Work request:
Please, could you print all the lines below exactly, leaving out the pictures?

Excerpted data:
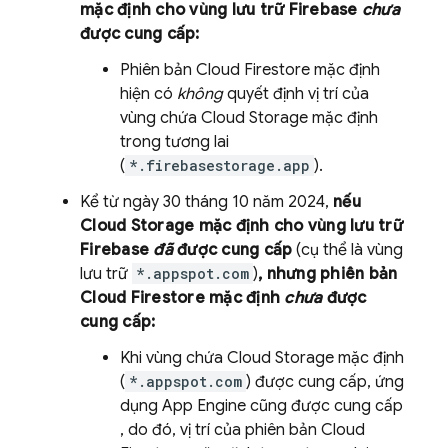
mặc định cho vùng lưu trữ Firebase
chưa
được cung cấp:
Phiên bản
Cloud Firestore
mặc định
hiện có
không
quyết định vị trí của
vùng chứa
Cloud Storage
mặc định
trong tương lai
(
*.firebasestorage.app
).
Kể từ
ngày 30 tháng 10 năm 2024
,
nếu
Cloud Storage
mặc định cho vùng lưu trữ
Firebase
đã
được cung cấp
(cụ thể là vùng
lưu trữ
*.appspot.com
)
, nhưng phiên bản
Cloud Firestore
mặc định
chưa
được
cung cấp:
Khi vùng chứa
Cloud Storage
mặc định
(
*.appspot.com
) được cung cấp, ứng
dụng
App Engine
cũng được cung cấp
, do đó, vị trí của phiên bản
Cloud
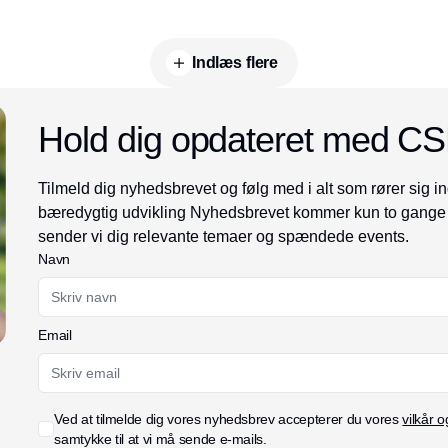
Indlæs flere
Annonce
Hold dig opdateret med C
Tilmeld dig nyhedsbrevet og følg med i alt som rører sig 
bæredygtig udvikling Nyhedsbrevet kommer kun to gange 
sender vi dig relevante temaer og spændede events.
Navn
Email
Ved at tilmelde dig vores nyhedsbrev accepterer du vores
vilkår o
samtykke til at vi må sende e-mails.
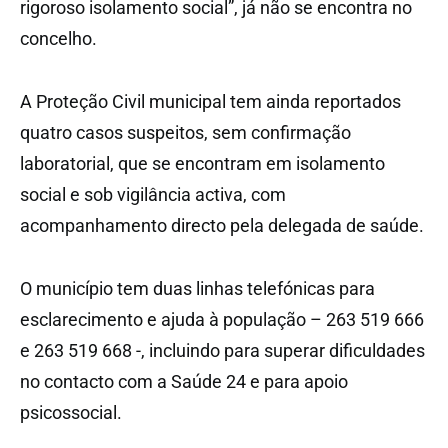
rigoroso isolamento social”, já não se encontra no
concelho.
A Proteção Civil municipal tem ainda reportados
quatro casos suspeitos, sem confirmação
laboratorial, que se encontram em isolamento
social e sob vigilância activa, com
acompanhamento directo pela delegada de saúde.
O município tem duas linhas telefónicas para
esclarecimento e ajuda à população – 263 519 666
e 263 519 668 -, incluindo para superar dificuldades
no contacto com a Saúde 24 e para apoio
psicossocial.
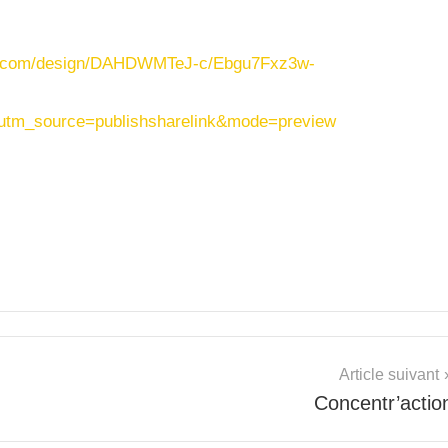
a.com/design/DAHDWMTeJ-c/Ebgu7Fxz3w-
tm_source=publishsharelink&mode=preview
Article suivant
Concentr’actio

Output of the exercise:
mặc định cho vùng lưu trữ Firebase
chưa
được cung cấp:
Phiên bản
Cloud Firestore
mặc định
hiện có
không
quyết định vị trí của
vùng chứa
Cloud Storage
mặc định
trong tương lai
(
*.firebasestorage.app
).
Kể từ
ngày 30 tháng 10 năm 2024
,
nếu
Cloud Storage
mặc định cho vùng lưu trữ
Firebase
đã
được cung cấp
(cụ thể là vùng
lưu trữ
*.appspot.com
)
, nhưng phiên bản
Cloud Firestore
mặc định
chưa
được
cung cấp:
Khi vùng chứa
Cloud Storage
mặc định
(
*.appspot.com
) được cung cấp, ứng
dụng
App Engine
cũng được cung cấp
, do đó, vị trí của phiên bản
Cloud
Indlæs flere
Annonce
Hold dig opdateret med C
Tilmeld dig nyhedsbrevet og følg med i alt som rører sig 
bæredygtig udvikling Nyhedsbrevet kommer kun to gange 
sender vi dig relevante temaer og spændede events.
Navn
Email
Ved at tilmelde dig vores nyhedsbrev accepterer du vores
vilkår o
samtykke til at vi må sende e-mails.
rigoroso isolamento social”, já não se encontra no
concelho.
A Proteção Civil municipal tem ainda reportados
quatro casos suspeitos, sem confirmação
laboratorial, que se encontram em isolamento
social e sob vigilância activa, com
acompanhamento directo pela delegada de saúde.
O município tem duas linhas telefónicas para
esclarecimento e ajuda à população – 263 519 666
e 263 519 668 -, incluindo para superar dificuldades
no contacto com a Saúde 24 e para apoio
psicossocial.
a.com/design/DAHDWMTeJ-c/Ebgu7Fxz3w-
tm_source=publishsharelink&mode=preview
Article suivant
Concentr’actio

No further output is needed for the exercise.